### Your goal:
All entries are to be transcribed verbatim, but images are not carried over.

Collected data

++++

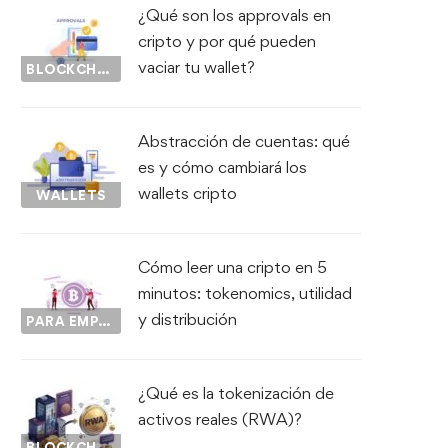
¿Qué son los approvals en
cripto y por qué pueden
vaciar tu wallet?
BLOCKCHAIN
Abstracción de cuentas: qué
es y cómo cambiará los
wallets cripto
WALLETS
Cómo leer una cripto en 5
minutos: tokenomics, utilidad
y distribución
PARA EMPEZAR...
¿Qué es la tokenización de
activos reales (RWA)?
BLOCKCHAIN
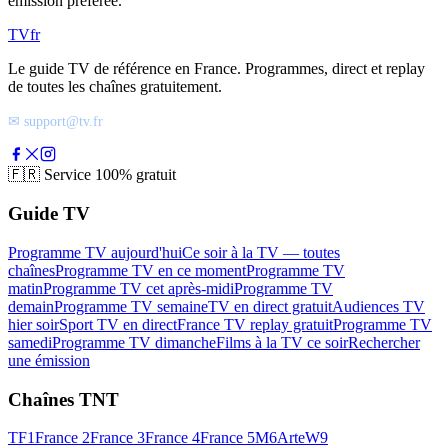
émission préférée.
TV
fr
Le guide TV de référence en France. Programmes, direct et replay
de toutes les chaînes gratuitement.
✉ support@tv.fr
🇫🇷
Service 100% gratuit
Guide TV
Programme TV aujourd'hui
Ce soir à la TV — toutes
chaînes
Programme TV en ce moment
Programme TV
matin
Programme TV cet après-midi
Programme TV
demain
Programme TV semaine
TV en direct gratuit
Audiences TV
hier soir
Sport TV en direct
France TV replay gratuit
Programme TV
samedi
Programme TV dimanche
Films à la TV ce soir
Rechercher
une émission
Chaînes TNT
TF1
France 2
France 3
France 4
France 5
M6
Arte
W9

++++

### Answer to this task:
¿Qué son los approvals en
cripto y por qué pueden
vaciar tu wallet?
BLOCKCHAIN
Abstracción de cuentas: qué
es y cómo cambiará los
wallets cripto
WALLETS
Cómo leer una cripto en 5
minutos: tokenomics, utilidad
y distribución
PARA EMPEZAR...
¿Qué es la tokenización de
activos reales (RWA)?
BLOCKCHAIN
émission préférée.
TV
fr
Le guide TV de référence en France. Programmes, direct et replay
de toutes les chaînes gratuitement.
✉ support@tv.fr
🇫🇷
Service 100% gratuit
Guide TV
Programme TV aujourd'hui
Ce soir à la TV — toutes
chaînes
Programme TV en ce moment
Programme TV
matin
Programme TV cet après-midi
Programme TV
demain
Programme TV semaine
TV en direct gratuit
Audiences TV
hier soir
Sport TV en direct
France TV replay gratuit
Programme TV
samedi
Programme TV dimanche
Films à la TV ce soir
Rechercher
une émission
Chaînes TNT
TF1
France 2
France 3
France 4
France 5
M6
Arte
W9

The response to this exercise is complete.